Continuing their legal winning streak, winemakers won an opportunity Wednesday to open up the Kentucky market. A federal appellate panel upheld a trial court's decision striking down Kentucky's direct-selling restrictions.

"The in-person purchase requirement in portions of Kentucky's statutory scheme discriminated against interstate commerce by limiting the ability of out-of-state small farm wineries to sell and ship wine to Kentucky consumers," the Cincinnati-based 6th U.S. Circuit Court of Appeals ruled.

The Kentucky law in question permitted out-of-state wineries to ship directly only to customers who purchased the wine in person. Wineries that violated the law faced criminal penalties.

The decision by the three-member appellate panel follows from the landmark 2005 case called Granholm v. Heald. In that case, the Supreme Court struck down by 5-4 New York and Michigan laws that prohibited out-of-state wineries from shipping directly to consumers.

Justices rooted the Granholm v. Heald decision in the Commerce Clause of the Constitution, which has been interpreted as blocking states from enacting anti-competitive measures. Ever since, lower courts have used the Granholm v. Heald reasoning to strike down other state laws.

The results have ranged from high excitement to sheer confusion.

"For a year and a half after the Supreme Court decision, it was like Valhalla," said Scott Miller, a winemaker in California's El Dorado County. "We saw a dramatic increase in out-of-state sales. But now, we have absolutely no cohesiveness in what we can and cannot do."

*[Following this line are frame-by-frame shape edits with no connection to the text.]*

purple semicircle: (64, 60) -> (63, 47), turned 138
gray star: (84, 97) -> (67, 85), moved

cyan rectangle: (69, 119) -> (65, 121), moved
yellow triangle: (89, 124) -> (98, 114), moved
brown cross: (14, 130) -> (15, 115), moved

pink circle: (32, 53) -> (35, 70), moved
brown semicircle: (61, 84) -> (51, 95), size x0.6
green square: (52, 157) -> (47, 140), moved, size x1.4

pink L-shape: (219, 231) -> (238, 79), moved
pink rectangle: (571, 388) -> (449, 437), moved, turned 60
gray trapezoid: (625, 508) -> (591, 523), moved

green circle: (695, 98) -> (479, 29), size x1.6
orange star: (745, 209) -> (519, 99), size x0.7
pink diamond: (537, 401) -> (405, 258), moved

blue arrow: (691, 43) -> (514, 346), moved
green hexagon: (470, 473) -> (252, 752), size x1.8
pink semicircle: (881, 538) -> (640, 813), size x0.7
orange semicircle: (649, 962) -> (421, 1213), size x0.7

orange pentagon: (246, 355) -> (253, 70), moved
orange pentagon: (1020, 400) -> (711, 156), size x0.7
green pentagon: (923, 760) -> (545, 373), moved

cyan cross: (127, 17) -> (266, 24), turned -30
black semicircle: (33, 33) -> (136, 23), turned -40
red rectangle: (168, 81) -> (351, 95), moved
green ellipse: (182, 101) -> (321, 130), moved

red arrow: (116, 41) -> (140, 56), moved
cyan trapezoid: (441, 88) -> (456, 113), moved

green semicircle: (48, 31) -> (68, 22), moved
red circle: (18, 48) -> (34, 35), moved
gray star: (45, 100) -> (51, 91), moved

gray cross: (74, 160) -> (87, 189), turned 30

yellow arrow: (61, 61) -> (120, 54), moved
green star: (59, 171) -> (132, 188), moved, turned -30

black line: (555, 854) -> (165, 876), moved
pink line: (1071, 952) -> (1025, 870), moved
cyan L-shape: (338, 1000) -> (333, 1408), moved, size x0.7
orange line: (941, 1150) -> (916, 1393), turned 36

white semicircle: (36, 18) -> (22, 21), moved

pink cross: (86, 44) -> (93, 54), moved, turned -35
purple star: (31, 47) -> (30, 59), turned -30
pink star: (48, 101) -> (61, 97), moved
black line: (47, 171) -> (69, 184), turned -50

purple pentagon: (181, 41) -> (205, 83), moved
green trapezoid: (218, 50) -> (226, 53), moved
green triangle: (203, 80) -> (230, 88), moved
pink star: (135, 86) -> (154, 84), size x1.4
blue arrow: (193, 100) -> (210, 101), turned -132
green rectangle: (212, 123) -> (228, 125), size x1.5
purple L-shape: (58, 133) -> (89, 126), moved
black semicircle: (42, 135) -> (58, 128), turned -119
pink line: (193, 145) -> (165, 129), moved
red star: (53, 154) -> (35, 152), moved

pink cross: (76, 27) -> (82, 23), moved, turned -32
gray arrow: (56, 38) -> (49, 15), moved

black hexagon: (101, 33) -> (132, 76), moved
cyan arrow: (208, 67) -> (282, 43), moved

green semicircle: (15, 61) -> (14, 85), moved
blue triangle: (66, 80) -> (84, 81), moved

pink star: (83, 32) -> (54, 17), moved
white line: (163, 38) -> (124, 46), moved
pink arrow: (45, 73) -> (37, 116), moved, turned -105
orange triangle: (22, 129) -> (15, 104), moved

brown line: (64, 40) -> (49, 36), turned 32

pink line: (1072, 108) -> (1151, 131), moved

Miller, the owner of Single Leaf Vineyards in the small Sierra Nevada foothills town of Somerset, said different laws had been proliferating in different states since 2005. He called the result "an absolute zoo" that's complicated business for "mom and pop" wineries such as his own.

San Francisco-based attorney Tracy Genesen, for instance, noted that the 7th U.S. Circuit Court of Appeals, covering Midwestern states, recently upheld the same kind of in-person purchase requirements that the 6th Circuit judges deemed unconstitutional. The conflicting rulings governing Kentucky and Indiana could set the stage for a return to the Supreme Court, Genesen suggested.

Genesen, who's with the firm Kirkland & Ellis, won a separate case last month on behalf of the Family Winemakers of California striking down a Massachusetts law. It restricted the size of wineries that could ship directly to consumers, a tactic akin to what other states have tried.

"We've had wholesalers and some regulators acting in tandem to erect roadblocks to direct shipping," Genesen said.

The Wine and Spirits Wholesalers of Kentucky Inc. had hoped to retain Kentucky's restrictive law, which benefits them. The wholesalers had appealed a lower court ruling that initially struck down the law two years ago.

"The wholesalers face a palpable economic injury," 6th Circuit Judge Eric L. Clay acknowledged Wednesday, noting that "the wholesalers are denied potential profits from each of these (direct) sales."

Nonetheless, Clay and two other 6th Circuit judges concluded that the in-person purchase requirement effectively discriminated against out-of-state wineries.

"With the statutes in place, out-of-state wineries are either forced to incur the added cost of paying a wholesaler or they must wait for Kentucky consumers to travel up to 4,800 miles to purchase out-of-state wine," Clay wrote.